→ Problem statement:
Each record that follows is to be duplicated exactly, though its pictures are not.

→ Supplied records:
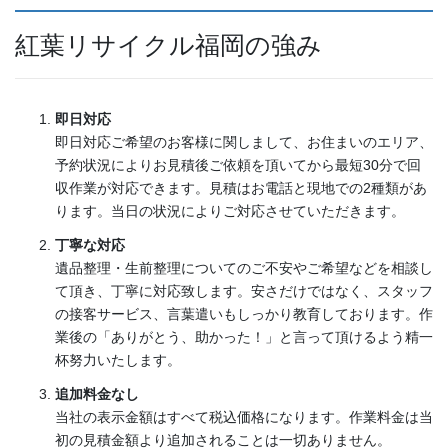
紅葉リサイクル福岡の強み
即日対応
即日対応ご希望のお客様に関しまして、お住まいのエリア、
予約状況によりお見積後ご依頼を頂いてから最短30分で回
収作業が対応できます。見積はお電話と現地での2種類があ
ります。当日の状況によりご対応させていただきます。
丁寧な対応
遺品整理・生前整理についてのご不安やご希望などを相談し
て頂き、丁寧に対応致します。安さだけではなく、スタッフ
の接客サービス、言葉遣いもしっかり教育しております。作
業後の「ありがとう、助かった！」と言って頂けるよう精一
杯努力いたします。
追加料金なし
当社の表示金額はすべて税込価格になります。作業料金は当
初の見積金額より追加されることは一切ありません。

→ Response below:
紅葉リサイクル福岡の強み
即日対応
即日対応ご希望のお客様に関しまして、お住まいのエリア、
予約状況によりお見積後ご依頼を頂いてから最短30分で回
収作業が対応できます。見積はお電話と現地での2種類があ
ります。当日の状況によりご対応させていただきます。
丁寧な対応
遺品整理・生前整理についてのご不安やご希望などを相談し
て頂き、丁寧に対応致します。安さだけではなく、スタッフ
の接客サービス、言葉遣いもしっかり教育しております。作
業後の「ありがとう、助かった！」と言って頂けるよう精一
杯努力いたします。
追加料金なし
当社の表示金額はすべて税込価格になります。作業料金は当
初の見積金額より追加されることは一切ありません。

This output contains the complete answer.